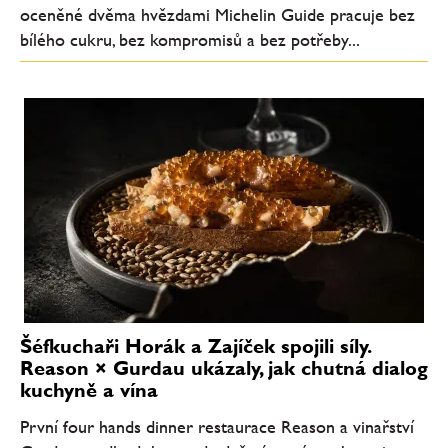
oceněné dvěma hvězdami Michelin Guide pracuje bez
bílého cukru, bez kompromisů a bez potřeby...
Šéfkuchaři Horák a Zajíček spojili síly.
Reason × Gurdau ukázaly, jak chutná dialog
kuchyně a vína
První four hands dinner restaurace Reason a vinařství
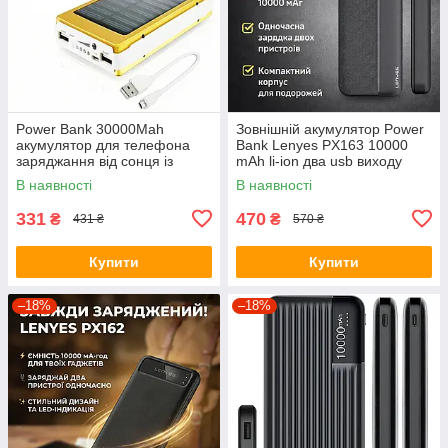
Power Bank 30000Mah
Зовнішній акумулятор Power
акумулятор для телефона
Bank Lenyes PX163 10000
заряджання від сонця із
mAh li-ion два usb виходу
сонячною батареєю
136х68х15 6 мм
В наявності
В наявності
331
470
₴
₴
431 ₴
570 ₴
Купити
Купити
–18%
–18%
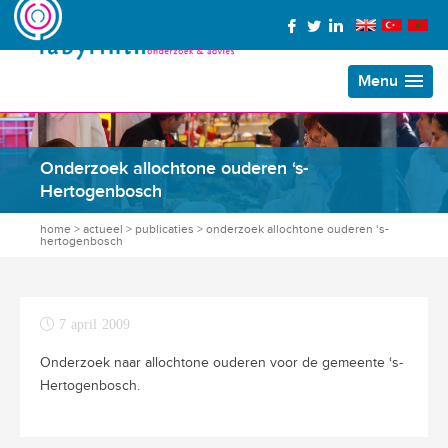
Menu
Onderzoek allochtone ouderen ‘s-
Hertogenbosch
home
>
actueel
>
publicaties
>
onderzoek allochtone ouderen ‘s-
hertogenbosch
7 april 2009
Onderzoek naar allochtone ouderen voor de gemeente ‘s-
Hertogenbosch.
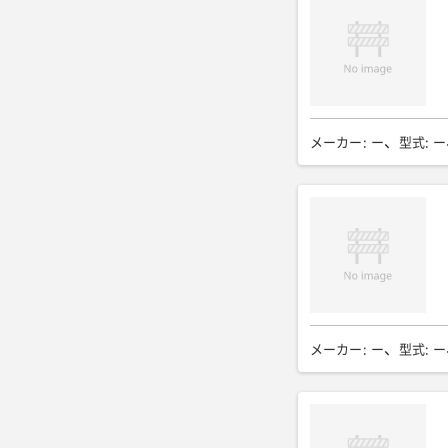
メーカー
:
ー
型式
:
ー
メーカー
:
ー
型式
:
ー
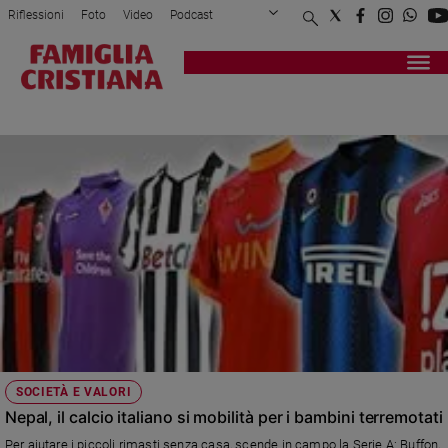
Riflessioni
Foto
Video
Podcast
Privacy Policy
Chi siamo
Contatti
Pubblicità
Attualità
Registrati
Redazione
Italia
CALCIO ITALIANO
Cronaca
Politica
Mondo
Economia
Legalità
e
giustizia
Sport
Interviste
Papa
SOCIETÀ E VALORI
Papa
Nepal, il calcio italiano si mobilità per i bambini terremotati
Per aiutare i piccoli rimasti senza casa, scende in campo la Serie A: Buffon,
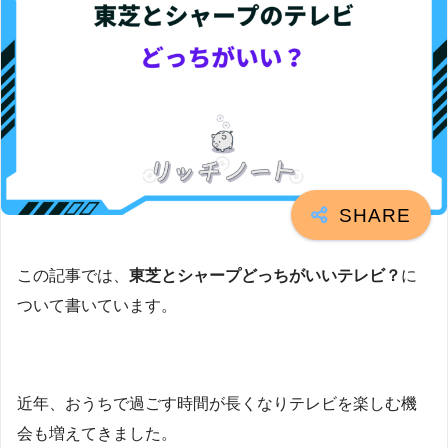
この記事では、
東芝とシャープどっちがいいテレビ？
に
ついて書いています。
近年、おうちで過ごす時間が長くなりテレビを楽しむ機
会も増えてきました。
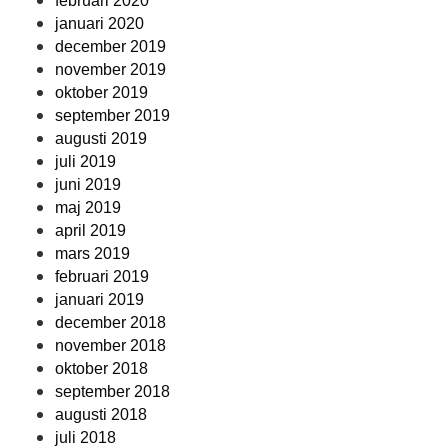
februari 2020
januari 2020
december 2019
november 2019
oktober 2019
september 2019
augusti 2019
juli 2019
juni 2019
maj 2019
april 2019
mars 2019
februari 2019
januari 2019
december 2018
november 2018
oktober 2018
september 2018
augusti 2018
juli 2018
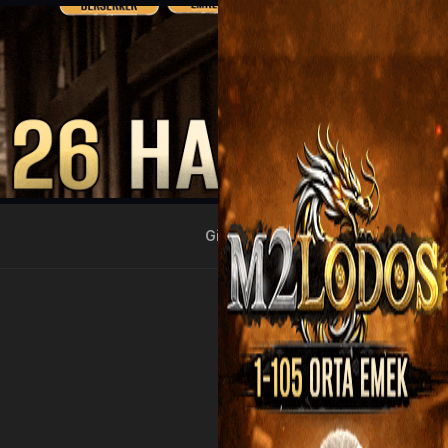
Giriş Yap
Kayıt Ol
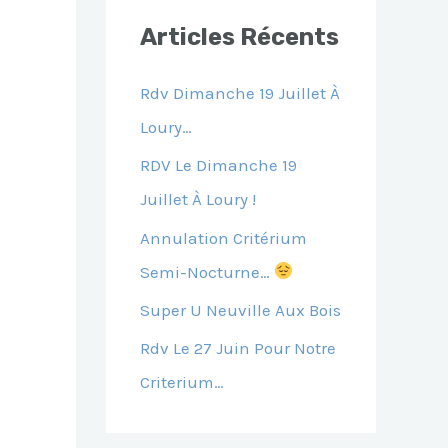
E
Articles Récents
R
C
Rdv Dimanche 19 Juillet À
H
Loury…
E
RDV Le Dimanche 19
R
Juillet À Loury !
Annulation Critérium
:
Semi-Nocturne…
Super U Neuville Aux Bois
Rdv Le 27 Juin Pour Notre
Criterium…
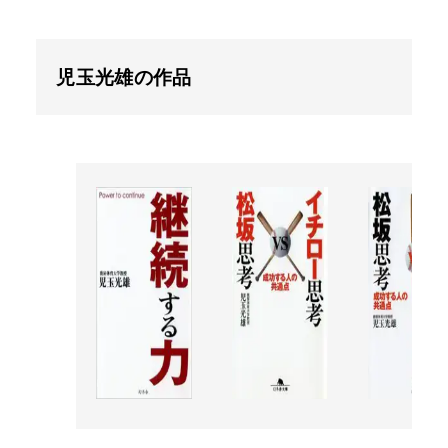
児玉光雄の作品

• **ACTION ITEM**:
Go through the records and show every line with the string "Power" in it.

• **ANSWER SPACE**:
Power Bank 30000Mah
Зовнішній акумулятор Power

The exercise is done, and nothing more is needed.